As the title says, i got a WCF Server having this service behavior defined:
[ServiceBehavior(InstanceContextMode = InstanceContextMode.Single, ConcurrencyMode = ConcurrencyMode.Multiple)]
I’ using a named pipe binding and my clients are connecting in this way:
NetNamedPipeBinding binding = new NetNamedPipeBinding();
const int maxValue = 0x40000000; // 1GB
binding.MaxBufferSize = maxValue;
binding.MaxReceivedMessageSize = maxValue;
binding.ReaderQuotas.MaxArrayLength = maxValue;
binding.ReaderQuotas.MaxBytesPerRead = maxValue;
binding.ReaderQuotas.MaxStringContentLength = maxValue;
// receive timeout acts like a general timeout
binding.ReceiveTimeout = TimeSpan.MaxValue;
binding.SendTimeout = TimeSpan.MaxValue;
ChannelFactory<IDatabaseSession> pipeFactory = new ChannelFactory<IDatabaseSession>(binding, new EndpointAddress("net.pipe://localhost/DatabaseService"));
IDatabaseSession dbSession = pipeFactory.CreateChannel()

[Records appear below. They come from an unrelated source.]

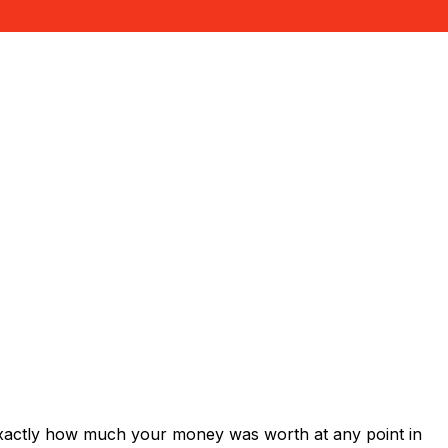
exactly how much your money was worth at any point in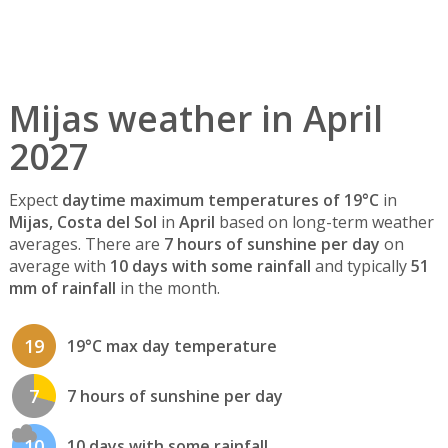
Mijas weather in April
2027
Expect
daytime maximum temperatures of 19°C
in
Mijas, Costa del Sol
in
April
based on long-term weather
averages. There are
7 hours of sunshine per day
on
average with
10 days with some rainfall
and typically
51
mm of rainfall
in the month.
19
19°C max day temperature
7
7 hours of sunshine per day
10
10 days with some rainfall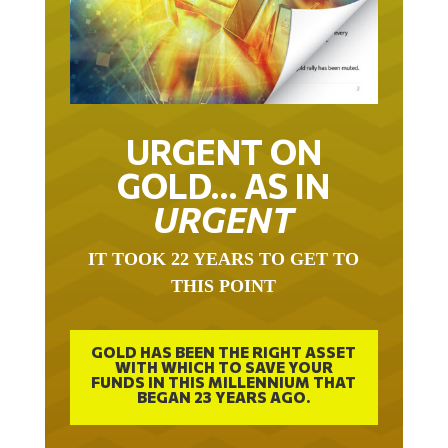
URGENT ON
GOLD… AS IN
URGENT
IT TOOK 22 YEARS TO GET TO
THIS POINT
GOLD HAS BEEN THE RIGHT ASSET
WITH WHICH TO SAVE YOUR
FUNDS IN THIS MILLENNIUM THAT
BEGAN 23 YEARS AGO.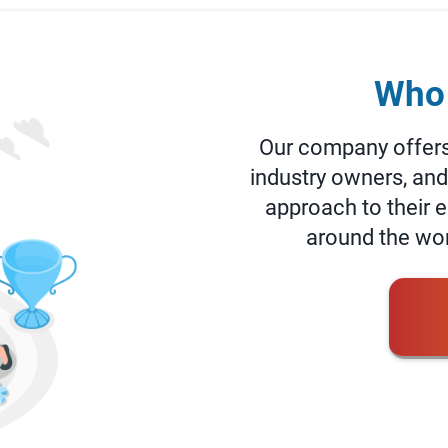
Who 
Our company offers 
industry owners, an
approach to their
around the worl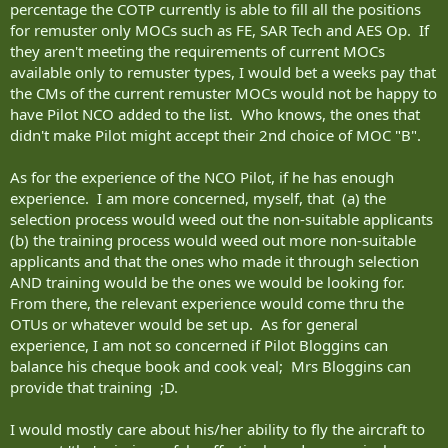
percentage the COTP currently is able to fill all the positions
for remuster only MOCs such as FE, SAR Tech and AES Op. If
they aren't meeting the requirements of current MOCs
available only to remuster types, I would bet a weeks pay that
the CMs of the current remuster MOCs would not be happy to
have Pilot NCO added to the list. Who knows, the ones that
didn't make Pilot might accept their 2nd choice of MOC "B".
As for the experience of the NCO Pilot, if he has enough
experience. I am more concerned, myself, that (a) the
selection process would weed out the non-suitable applicants
(b) the training process would weed out more non-suitable
applicants and that the ones who made it through selection
AND training would be the ones we would be looking for.
From there, the relevant experience would come thru the
OTUs or whatever would be set up. As for general
experience, I am not so concerned if Pilot Bloggins can
balance his cheque book and cook veal; Mrs Bloggins can
provide that training ;D.
I would mostly care about his/her ability to fly the aircraft to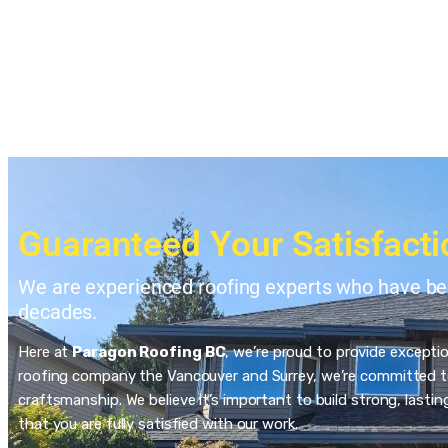
Guaranteed Your Satisfacti
We are experienced roofing experts who have bee
decades.
Here at
Paragon Roofing BC
, we’re proud to provide excepti
roofing company the Vancouver and Surrey, we’re committed to
craftsmanship. We believe it’s important to build strong, last
that you are fully satisfied with our work.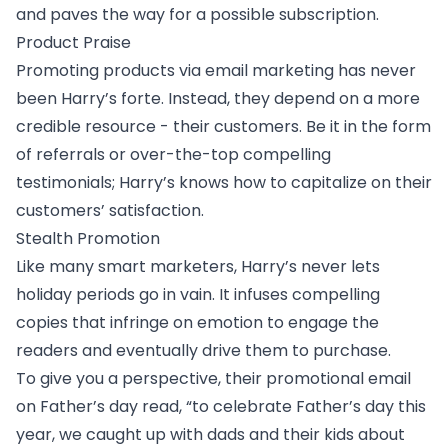
and paves the way for a possible subscription.
Product Praise
Promoting products via email marketing has never
been Harry’s forte. Instead, they depend on a more
credible resource - their customers. Be it in the form
of referrals or over-the-top compelling
testimonials; Harry’s knows how to capitalize on their
customers’ satisfaction.
Stealth Promotion
Like many smart marketers, Harry’s never lets
holiday periods go in vain. It infuses compelling
copies that infringe on emotion to engage the
readers and eventually drive them to purchase.
To give you a perspective, their promotional email
on Father’s day read, “to celebrate Father’s day this
year, we caught up with dads and their kids about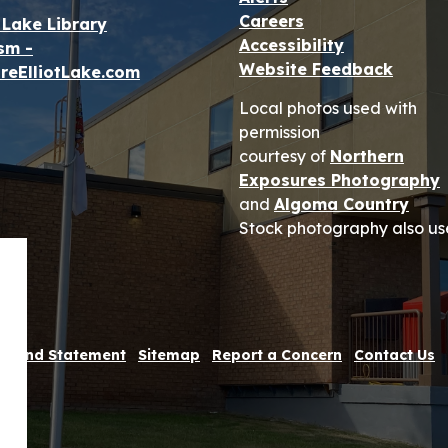
Careers
t Lake Library
Accessibility
sm -
Website Feedback
reElliotLake.com
Local photos used with
permission
courtesy of
Northern
Exposures Photography
and
Algoma Country
Stock photography also us
 Refund Statement
Sitemap
Report a Concern
Contact Us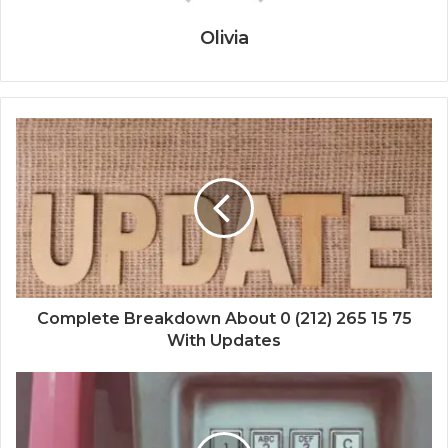
Olivia
Complete Breakdown About 0 (212) 265 15 75
With Updates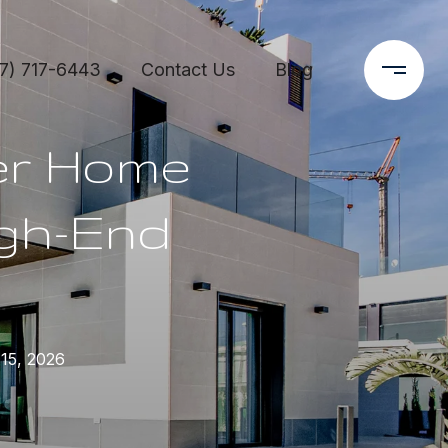
7) 717-6443
Contact Us
Blog
er Home
igh-End
15, 2026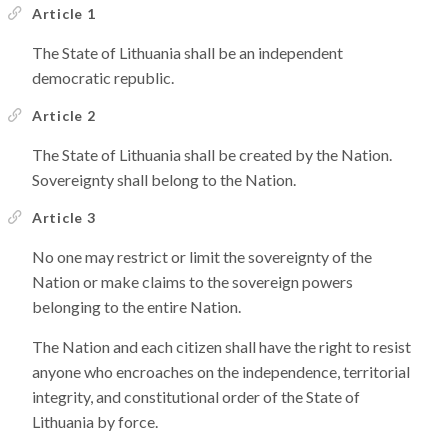
Article 1
The State of Lithuania shall be an independent
democratic republic.
Article 2
The State of Lithuania shall be created by the Nation.
Sovereignty shall belong to the Nation.
Article 3
No one may restrict or limit the sovereignty of the
Nation or make claims to the sovereign powers
belonging to the entire Nation.
The Nation and each citizen shall have the right to resist
anyone who encroaches on the independence, territorial
integrity, and constitutional order of the State of
Lithuania by force.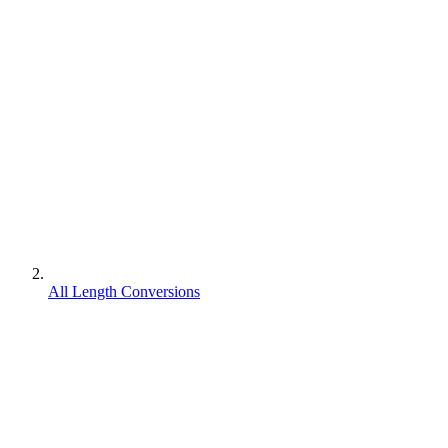
All Length Conversions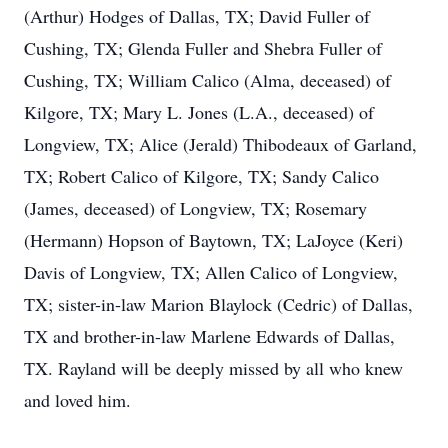
(Arthur) Hodges of Dallas, TX; David Fuller of
Cushing, TX; Glenda Fuller and Shebra Fuller of
Cushing, TX; William Calico (Alma, deceased) of
Kilgore, TX; Mary L. Jones (L.A., deceased) of
Longview, TX; Alice (Jerald) Thibodeaux of Garland,
TX; Robert Calico of Kilgore, TX; Sandy Calico
(James, deceased) of Longview, TX; Rosemary
(Hermann) Hopson of Baytown, TX; LaJoyce (Keri)
Davis of Longview, TX; Allen Calico of Longview,
TX; sister-in-law Marion Blaylock (Cedric) of Dallas,
TX and brother-in-law Marlene Edwards of Dallas,
TX. Rayland will be deeply missed by all who knew
and loved him.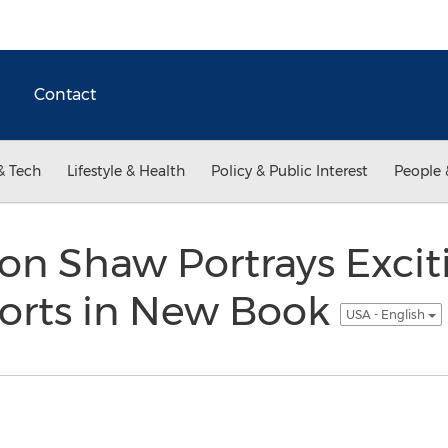
Contact
& Tech
Lifestyle & Health
Policy & Public Interest
People 
on Shaw Portrays Excit
orts in New Book
USA - English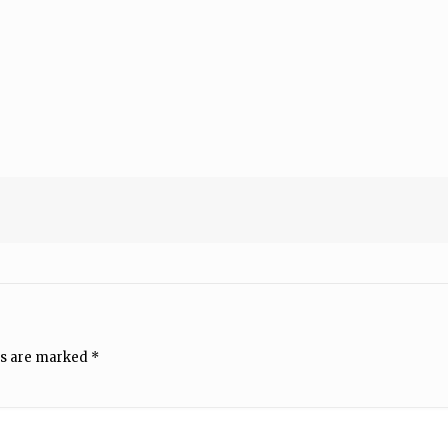
ds are marked
*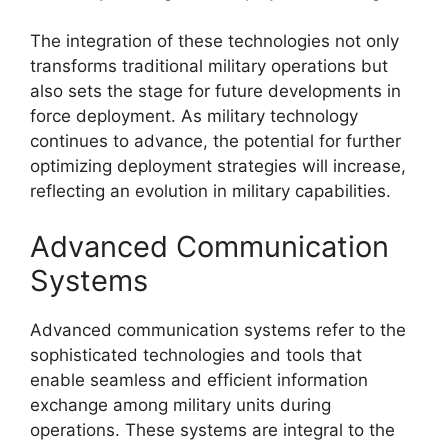
The integration of these technologies not only
transforms traditional military operations but
also sets the stage for future developments in
force deployment. As military technology
continues to advance, the potential for further
optimizing deployment strategies will increase,
reflecting an evolution in military capabilities.
Advanced Communication
Systems
Advanced communication systems refer to the
sophisticated technologies and tools that
enable seamless and efficient information
exchange among military units during
operations. These systems are integral to the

Every client I start executes the code above, and for every client the CPU usage raises by 25% (actually not for the 5. client, but at this point the service execteable is covering nearly a 100% of the whole CPU capacity).
What I’m searching for is a kind of resource (website/list or just YOUR powerful knowledge) telling me what a CreateChannel actually does (regarding in resource allocation issues).
hint: the CPU usage increases even if no communication is actually done, just the Channel is created.
It is unlikely that WCF itself is using that much resources especially since you said this happens even when there is no communication. My guess is that it is a problem with the service and not the clients. Look at the service constructor if you have one. Also experiment with different values of
InstanceContextModeandConcurrencyMode.